* _WHAT YOU WILL DO_
Once the line containing "Assembly only requires" appears, output it and each remaining line of the records below exactly, with no pictures and nothing more.

* _EXTRACTED RECORDS_
+++

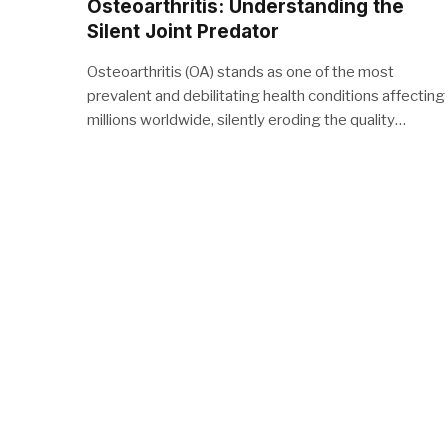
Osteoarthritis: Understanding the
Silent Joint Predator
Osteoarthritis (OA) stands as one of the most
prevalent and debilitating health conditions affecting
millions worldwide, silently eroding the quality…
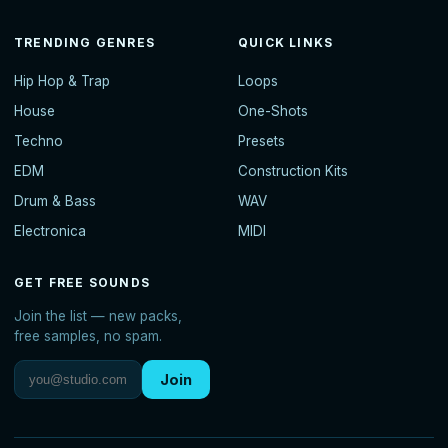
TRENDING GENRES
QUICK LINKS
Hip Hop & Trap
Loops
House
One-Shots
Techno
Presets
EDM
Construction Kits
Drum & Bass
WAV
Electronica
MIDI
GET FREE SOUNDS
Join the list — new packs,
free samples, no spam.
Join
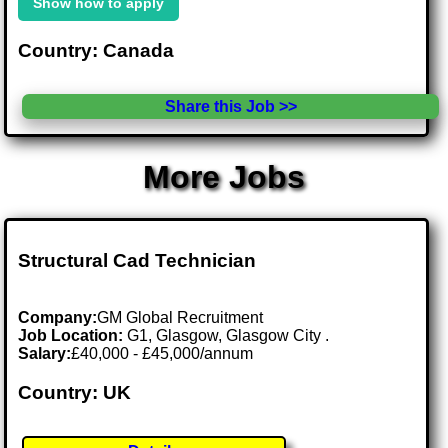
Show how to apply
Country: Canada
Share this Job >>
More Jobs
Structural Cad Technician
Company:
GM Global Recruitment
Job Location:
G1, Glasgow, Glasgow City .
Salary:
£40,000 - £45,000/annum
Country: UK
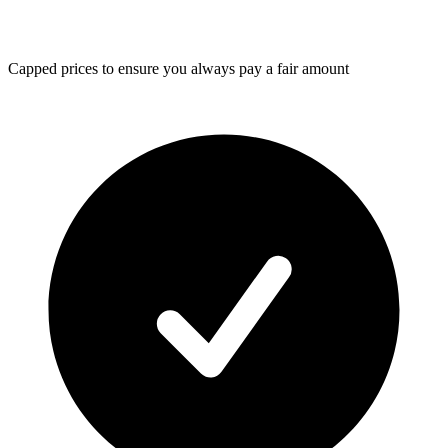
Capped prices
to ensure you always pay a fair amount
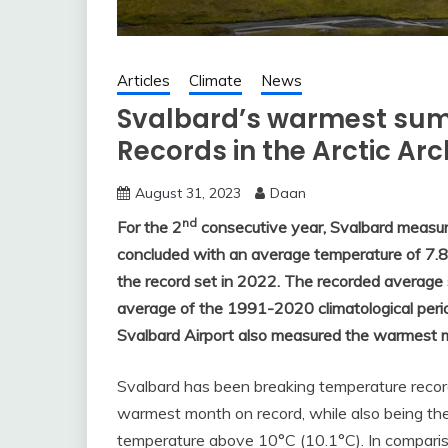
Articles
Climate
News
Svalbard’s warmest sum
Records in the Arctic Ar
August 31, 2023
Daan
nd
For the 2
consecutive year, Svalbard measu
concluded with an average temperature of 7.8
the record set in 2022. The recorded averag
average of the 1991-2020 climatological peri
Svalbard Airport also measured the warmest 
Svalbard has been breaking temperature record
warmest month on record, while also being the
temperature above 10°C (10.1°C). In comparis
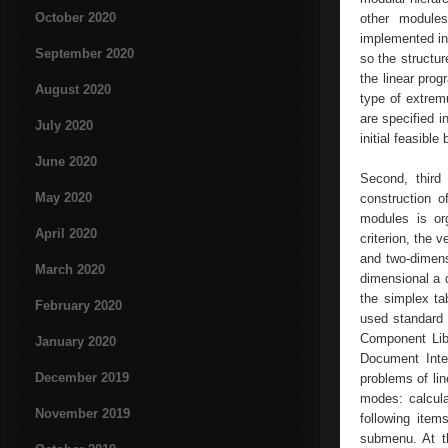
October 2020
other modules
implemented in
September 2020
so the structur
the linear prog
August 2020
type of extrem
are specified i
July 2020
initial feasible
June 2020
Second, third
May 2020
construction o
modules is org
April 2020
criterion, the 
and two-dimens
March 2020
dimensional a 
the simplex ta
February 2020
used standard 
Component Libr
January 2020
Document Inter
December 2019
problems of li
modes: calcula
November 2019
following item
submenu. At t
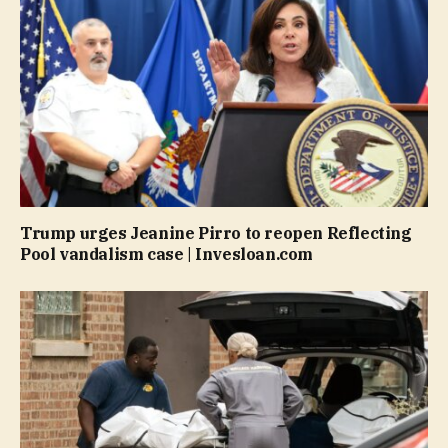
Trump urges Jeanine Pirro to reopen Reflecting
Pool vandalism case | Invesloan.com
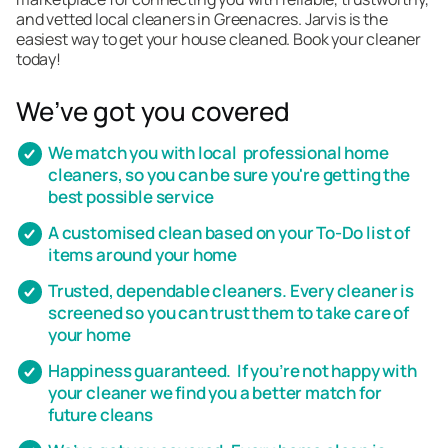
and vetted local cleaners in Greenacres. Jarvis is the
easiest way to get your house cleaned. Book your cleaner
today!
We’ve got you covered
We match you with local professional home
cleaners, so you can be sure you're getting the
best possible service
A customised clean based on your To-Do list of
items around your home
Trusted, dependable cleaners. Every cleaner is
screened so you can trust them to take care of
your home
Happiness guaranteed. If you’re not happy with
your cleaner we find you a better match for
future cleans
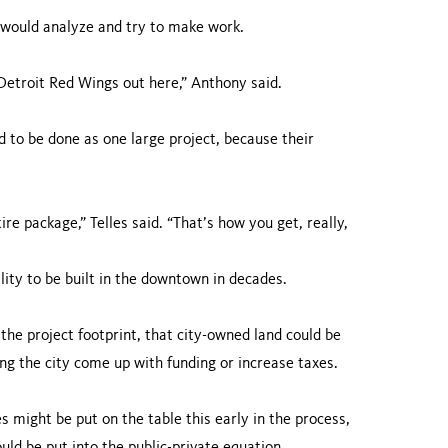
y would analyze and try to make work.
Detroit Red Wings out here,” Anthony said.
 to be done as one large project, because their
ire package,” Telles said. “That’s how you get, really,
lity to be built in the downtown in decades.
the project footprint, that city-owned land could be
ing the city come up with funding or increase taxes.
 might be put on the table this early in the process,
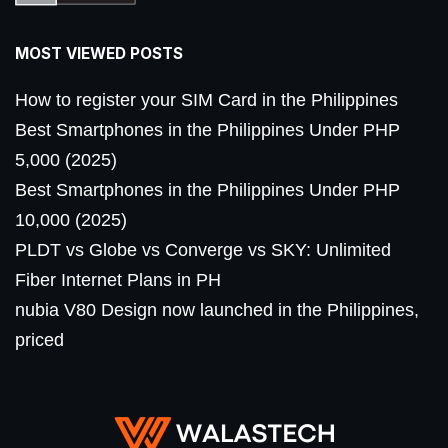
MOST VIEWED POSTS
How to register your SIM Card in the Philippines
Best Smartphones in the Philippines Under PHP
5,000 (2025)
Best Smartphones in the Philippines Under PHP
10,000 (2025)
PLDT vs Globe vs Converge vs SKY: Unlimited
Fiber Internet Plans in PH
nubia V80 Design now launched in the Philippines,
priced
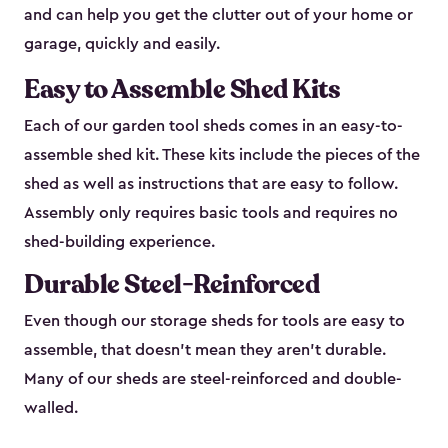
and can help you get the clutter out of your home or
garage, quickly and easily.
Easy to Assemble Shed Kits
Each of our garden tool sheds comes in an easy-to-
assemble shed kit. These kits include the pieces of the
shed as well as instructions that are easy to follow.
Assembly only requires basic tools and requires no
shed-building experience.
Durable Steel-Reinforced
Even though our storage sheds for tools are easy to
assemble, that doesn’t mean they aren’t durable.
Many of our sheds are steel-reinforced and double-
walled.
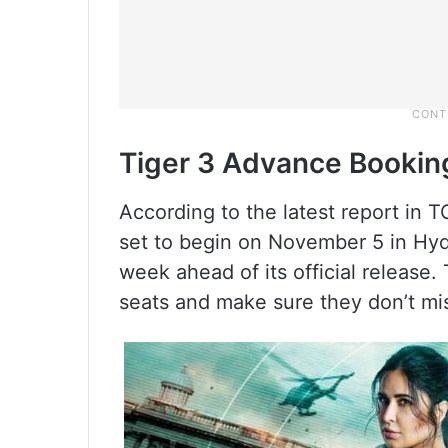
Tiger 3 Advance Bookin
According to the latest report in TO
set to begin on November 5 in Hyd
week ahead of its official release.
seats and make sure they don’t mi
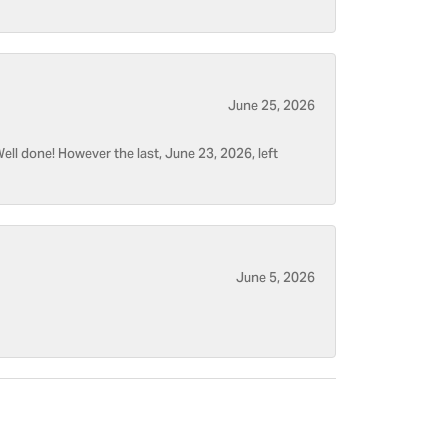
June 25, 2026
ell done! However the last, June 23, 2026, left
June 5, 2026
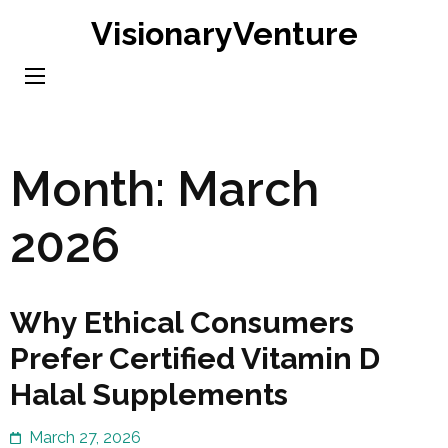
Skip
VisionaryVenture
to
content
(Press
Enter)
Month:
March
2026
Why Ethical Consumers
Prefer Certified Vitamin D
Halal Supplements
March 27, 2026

+++

* _RESPONSE_
Assembly only requires basic tools and requires no
shed-building experience.
Durable Steel-Reinforced
Even though our storage sheds for tools are easy to
assemble, that doesn’t mean they aren’t durable.
Many of our sheds are steel-reinforced and double-
walled.
Tiger 3 Advance Bookin
According to the latest report in TO
set to begin on November 5 in Hyd
week ahead of its official release.
seats and make sure they don’t mi
June 25, 2026
ell done! However the last, June 23, 2026, left
June 5, 2026
Skip
VisionaryVenture
to
content
(Press
Enter)
Month:
March
2026
Why Ethical Consumers
Prefer Certified Vitamin D
Halal Supplements
March 27, 2026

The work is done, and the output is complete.